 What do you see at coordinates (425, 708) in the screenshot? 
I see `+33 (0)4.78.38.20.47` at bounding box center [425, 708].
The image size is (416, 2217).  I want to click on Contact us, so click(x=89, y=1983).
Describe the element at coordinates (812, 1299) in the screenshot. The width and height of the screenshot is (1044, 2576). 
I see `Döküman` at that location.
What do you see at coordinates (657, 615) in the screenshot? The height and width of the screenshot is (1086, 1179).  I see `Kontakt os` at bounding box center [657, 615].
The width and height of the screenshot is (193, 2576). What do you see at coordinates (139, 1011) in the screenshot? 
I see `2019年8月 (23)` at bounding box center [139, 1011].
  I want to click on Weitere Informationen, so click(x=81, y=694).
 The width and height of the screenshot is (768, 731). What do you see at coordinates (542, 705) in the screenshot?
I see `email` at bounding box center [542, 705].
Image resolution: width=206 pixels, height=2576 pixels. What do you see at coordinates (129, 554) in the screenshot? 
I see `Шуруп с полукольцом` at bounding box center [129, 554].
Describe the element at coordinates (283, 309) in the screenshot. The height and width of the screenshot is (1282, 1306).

* **TASK DETAILS**
In the data above, find the line with "Describe the element at coordinates (812, 1299)" and the line with "What do you see at coordinates (657, 615)". Retype both, plus every line between them, exactly.

* **SOLUTION FOR THIS EXERCISE**
Describe the element at coordinates (812, 1299) in the screenshot. The width and height of the screenshot is (1044, 2576). 
I see `Döküman` at that location.
What do you see at coordinates (657, 615) in the screenshot? The height and width of the screenshot is (1086, 1179).  I see `Kontakt os` at bounding box center [657, 615].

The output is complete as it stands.